Reserving a place for expanded events and revenue is the $650,000 Southdown Pavilion that was built in 2004. The structure is 80 wide by 150 long and can be rented for multiple functions.

With the addition of other buildings and contents for display, Southdown Plantation preserves not only artifacts from the Antebellum age, but features industrial and cultural contributions from the region to the nation. Display rooms are dedicated to local industry, Mardi Gras celebrations, artists, writers and the rebuilt office of Sen. Allen J. Ellender hold a surprising draw of public attention.

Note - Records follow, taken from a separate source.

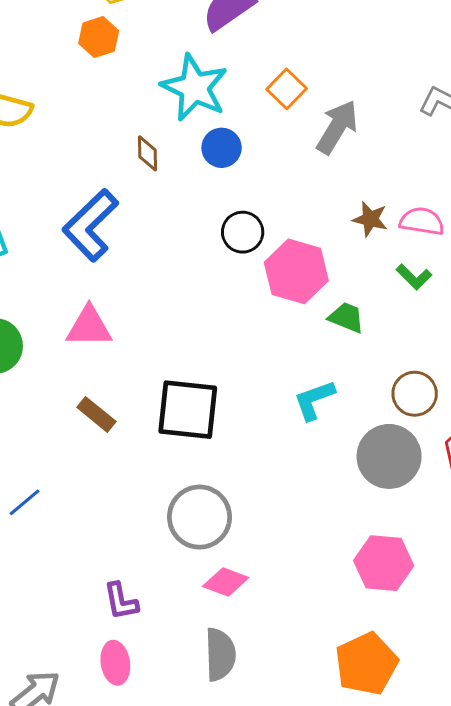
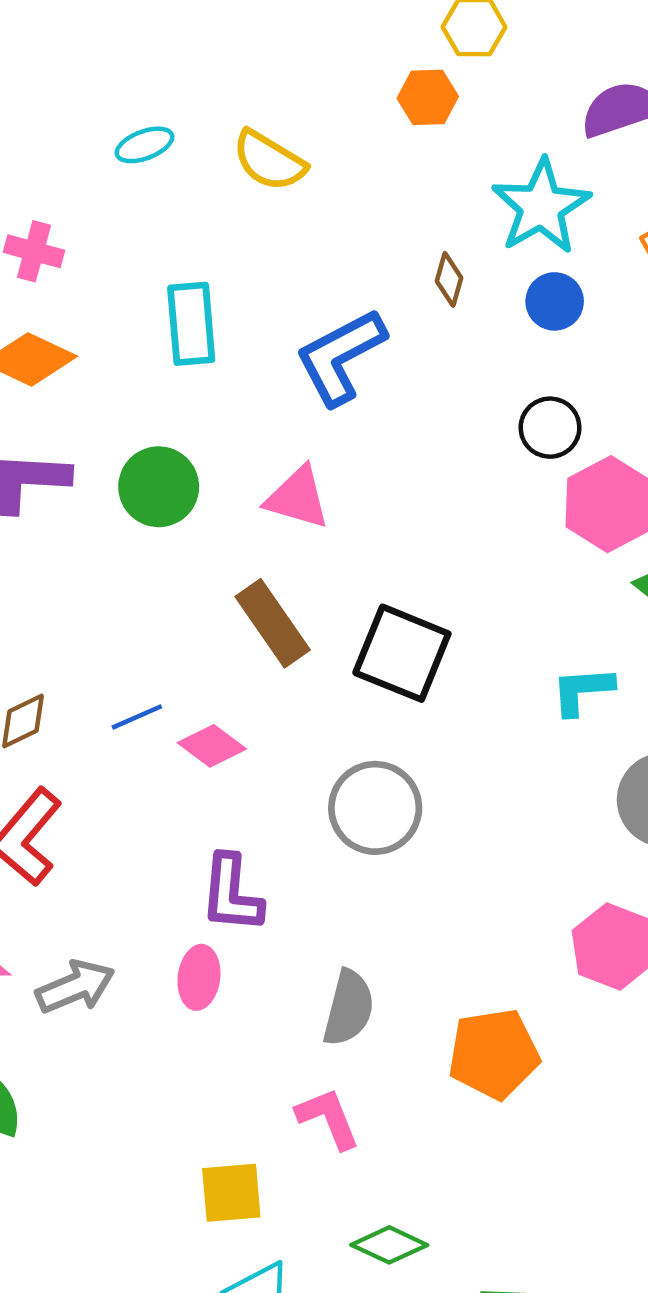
brown rectangle: (96, 414) -> (273, 623), size x1.5
pink diamond: (226, 582) -> (212, 746), moved
purple L-shape: (121, 601) -> (231, 894), size x1.4
orange pentagon: (366, 664) -> (494, 1054), moved

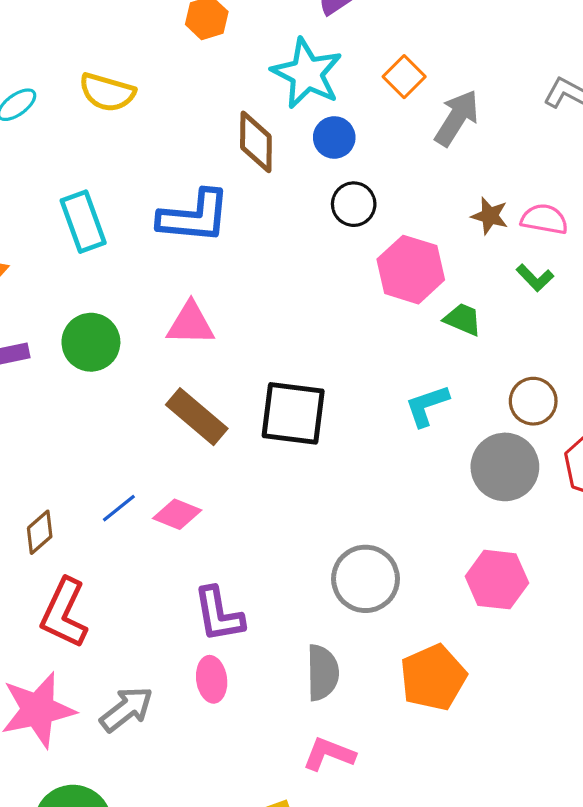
brown diamond: (449, 279) -> (256, 142), size x1.6
blue L-shape: (341, 357) -> (194, 217), turned -132
black circle: (550, 428) -> (354, 204), moved
gray circle: (375, 808) -> (366, 579), moved
pink L-shape: (328, 1118) -> (329, 754), turned -32

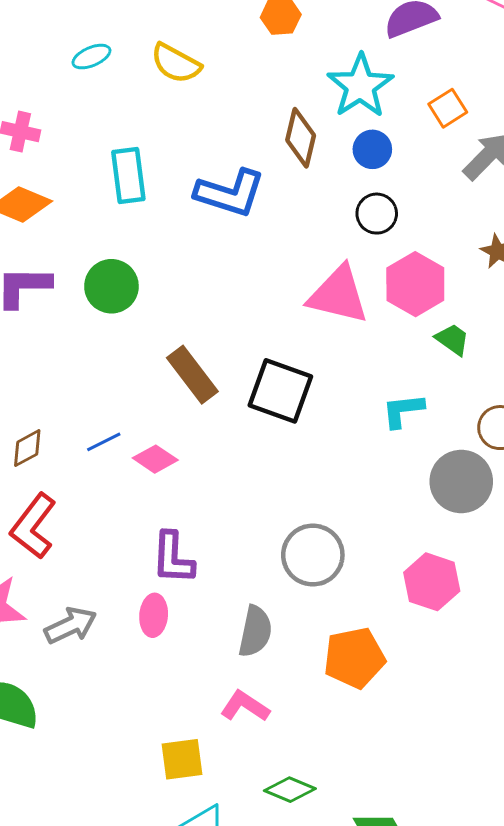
pink triangle: (191, 324) -> (338, 295), moved, size x1.4

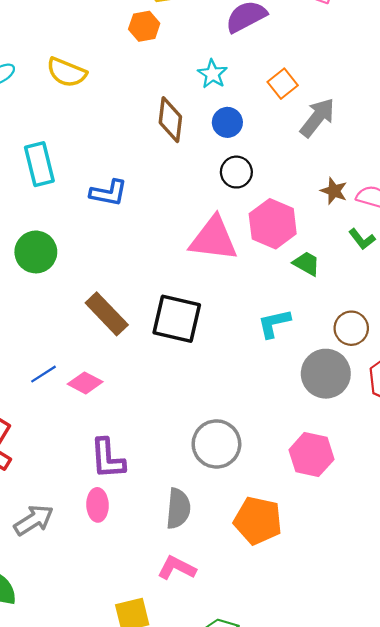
cyan star: (360, 86) -> (212, 74), size x0.6
blue L-shape: (230, 193) -> (109, 193), moved, size x0.7
orange pentagon: (354, 658) -> (258, 521), turned 30

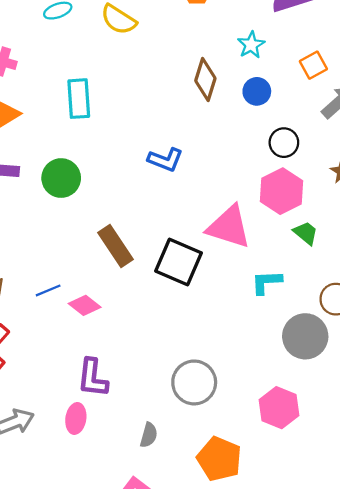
black circle: (236, 172) -> (284, 143), moved
blue L-shape: (109, 193) -> (165, 160), moved
pink triangle: (214, 239) -> (229, 227), moved
gray semicircle: (178, 509) -> (149, 435), size x0.7

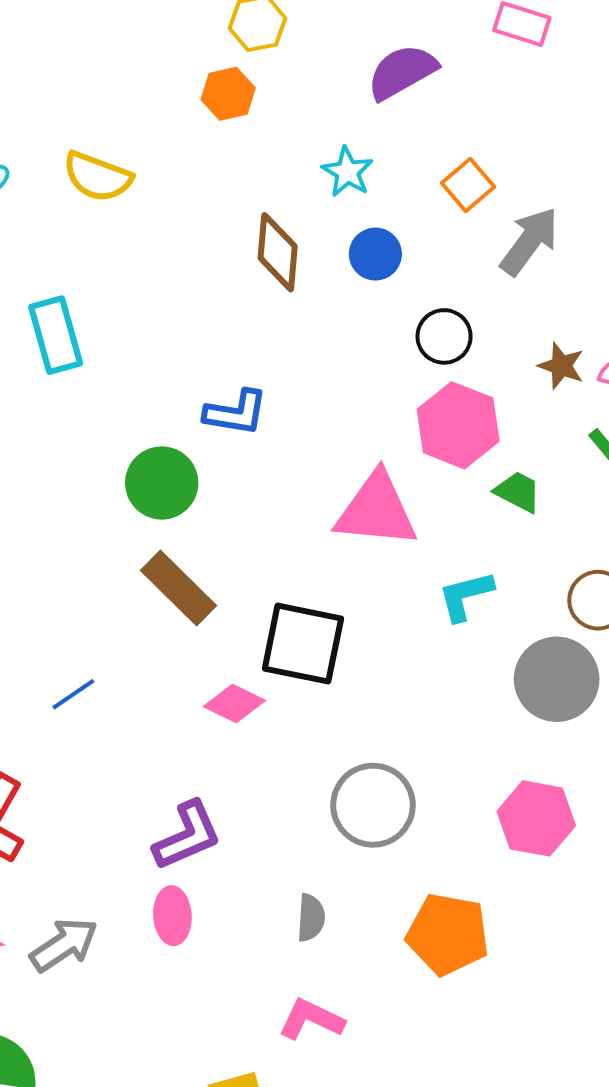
green circle: (61, 178) -> (162, 483), moved
black square: (179, 262) -> (303, 644), moved
pink diamond: (85, 305) -> (234, 703), moved
purple L-shape: (93, 378) -> (187, 836), turned -108

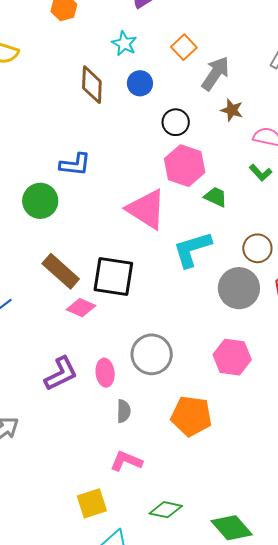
brown star: (561, 366) -> (232, 110), moved
pink triangle: (376, 510) -> (146, 209), turned 30
brown rectangle: (178, 588) -> (61, 271), moved
cyan L-shape: (466, 596) -> (192, 249), size x1.4
pink ellipse: (172, 916) -> (105, 373), moved

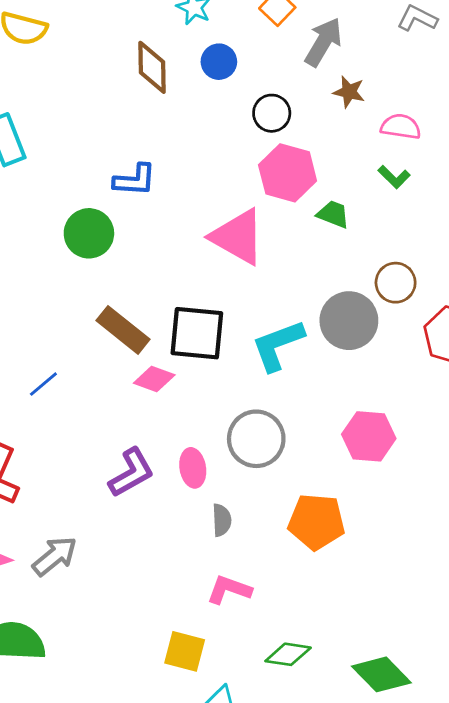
cyan L-shape: (192, 249) -> (278, 345), moved
gray circle: (239, 288) -> (349, 321), moved
yellow square: (92, 503) -> (185, 651), turned 36

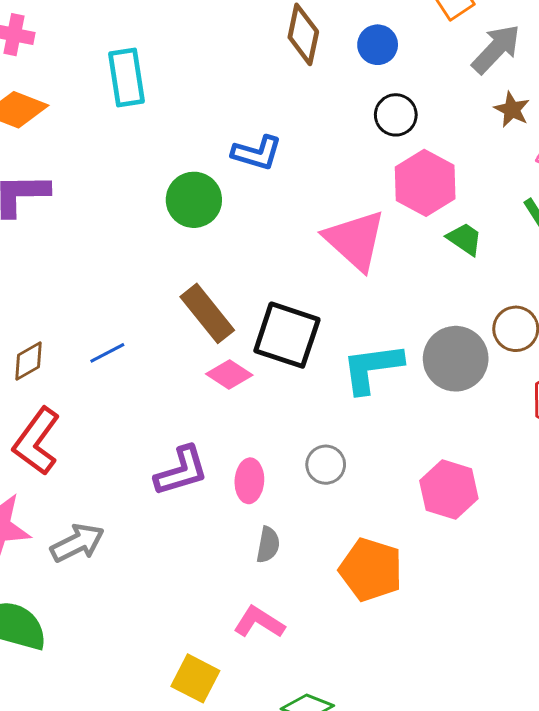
black circle: (272, 113) -> (396, 115), moved
gray circle: (256, 439) -> (326, 465), size x0.6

“If places like Southdown are not supported by the community they are going to go away,” Labat said.

Lasting Color

The big question still connected to Southdown’s past, present and future remains: Why is the main house painted pink?

Following the Civil War, the South laid in financial ruin. Once proud and wealthy families had to drastically change lifestyles from what they had become accustom. This included cutting costs associated with painting their homes.

Those that remember Southdown as a white building when the sugar mill was in operation, were surprised in 1975 when a paint chip analysis revealed that sometime, more than a century before sugar processing would end at this location, the main house had been painted pink – or some variation of red which had faded years before new coats of white were added to conceal the color.

The reason, according to Lee Shaffer III, was because pigments used to make red paint were the least expensive in the 1860s. The notion of using red (generally associated with the color of barns), or a blended version that came out pink, would be a mark of embarrassment and shame to affluent people of the 19th Century.

Some remaining Minor family members rejected the notion that their home had ever been anything but white. “I remember my grandmother would argue, ‘It was never pink,’” Shaffer said. “Personally, I’m glad they restored it to pink. It makes it stand out.”

Three months on the job, Southdown Plantation Executive Director Rachel Cherry says her business marketing skills and knowledge of history will generate a new level of attention to the Terrebonne Parish attraction. Southdown Plantation will host its 30th anniversary celebration with a public Family Day Open House from 1 to 5 p.m. on Saturday.